- [pdf] [arXiv]
Delving Deep Into the Generalization of Vision Transformers Under Distribution Shifts
Recently, Vision Transformers have achieved impressive results on various Vision tasks. Yet, their generalization ability under different distribution shifts is poorly understood. In this work, we provide a comprehensive study on the out-of-distribution generalization of Vision Transformers. To support a systematic investigation, we first present a taxonomy of distribution shifts by categorizing them into five conceptual levels: corruption shift, background shift, texture shift, destruction shift, and style shift. Then we perform extensive evaluations of Vision Transformer variants under different levels of distribution shifts and compare their generalization ability with Convolutional Neural Network (CNN) models. Several important observations are obtained: 1) Vision Transformers generalize better than CNNs under multiple distribution shifts. With the same or less amount of parameters, Vision Transformers are ahead of corresponding CNNs by more than 5% in top-1 accuracy under most types of distribution shift. In particular, Vision Transformers lead by more than 10% under the corruption shifts. 2) larger Vision Transformers gradually narrow the in-distribution (ID) and out-of-distribution (OOD) performance gap. To further improve the generalization of Vision Transformers, we design the enhanced Vision Transformers through self-supervised learning, information theory, and adversarial learning. By investigating these three types of generalization-enhanced Transformers, we observe the gradient-sensitivity of Vision Transformers and design a smoother learning strategy to achieve a stable training process.
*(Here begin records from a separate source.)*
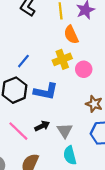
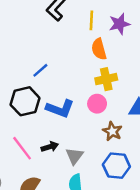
yellow cross: (62, 59) -> (106, 79), moved
pink circle: (84, 69) -> (97, 104), moved

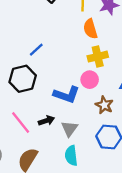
blue L-shape: (60, 109) -> (67, 95), moved

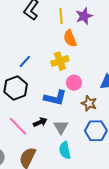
yellow cross: (98, 57) -> (60, 61), moved

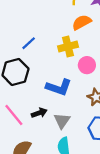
orange semicircle: (70, 38) -> (82, 22), turned 78
pink circle: (74, 83) -> (87, 65), moved

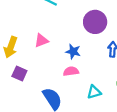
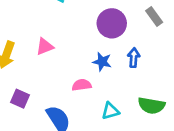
blue star: (73, 52) -> (102, 62), moved
purple square: (19, 73) -> (20, 99), moved

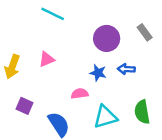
blue arrow: (134, 58) -> (126, 69), turned -91
green semicircle: (151, 105) -> (142, 112), turned 70
cyan triangle: (110, 111) -> (105, 117), size x1.5

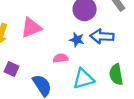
pink triangle: (47, 59) -> (31, 28), size x1.5
blue arrow: (126, 69) -> (102, 36), size x1.5

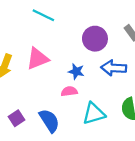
blue star: (77, 40) -> (76, 71), moved
purple square: (12, 69) -> (17, 118), moved, turned 32

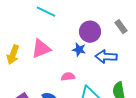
blue star: (76, 71) -> (79, 50), moved

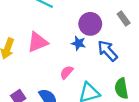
blue arrow: (106, 57) -> (107, 51), turned 45
pink semicircle: (68, 77) -> (67, 72), turned -40

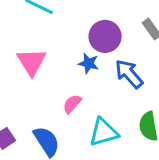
pink triangle: (38, 42) -> (32, 62), turned -40

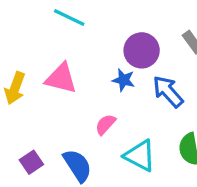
pink triangle: (32, 62) -> (61, 78), turned -44
cyan triangle: (104, 132) -> (140, 156), turned 44

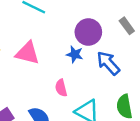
pink semicircle: (105, 124) -> (61, 88), turned -56

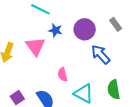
pink triangle: (28, 53) -> (35, 46), turned 40
blue star: (75, 54) -> (55, 30), moved

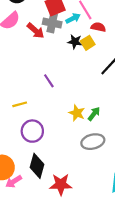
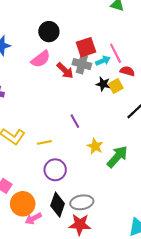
yellow star: (77, 113) -> (95, 146), moved
green arrow: (94, 114) -> (117, 157), size x1.6
gray ellipse: (93, 142) -> (82, 202), moved

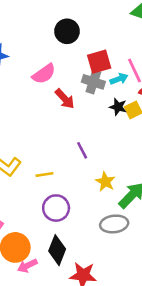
black circle: (49, 32) -> (67, 31), moved
red arrow: (65, 71) -> (65, 99), moved
gray ellipse: (82, 202) -> (114, 224), moved

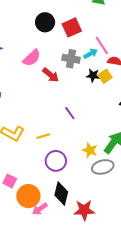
red square: (99, 62) -> (72, 27), moved
yellow star: (105, 182) -> (90, 150), moved

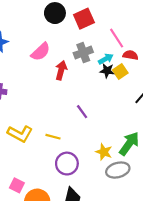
cyan arrow: (91, 54) -> (106, 59), moved
gray cross: (71, 59) -> (83, 53), turned -30
red arrow: (51, 75) -> (61, 70), turned -114
yellow line: (43, 136) -> (53, 137), turned 32

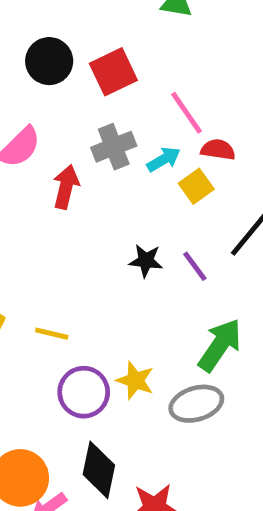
black star: (107, 71) -> (146, 261), moved
purple line: (82, 112) -> (195, 266), moved
yellow star: (104, 152) -> (135, 380), moved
With modified training schemes, we achieve improvements on performance towards out-of-distribution data by 4% from vanilla Vision Transformers. We comprehensively compare these three types of generalization-enhanced Vision Transformers with their corresponding CNN models and observe that: 1) For the enhanced model, larger Vision Transformers still benefit more from the out-of-distribution generalization. 2) generalization-enhanced Vision Transformers are more sensitive to the hyper-parameters than their corresponding CNN models. We hope our comprehensive study could shed light on the design of more generalizable learning systems.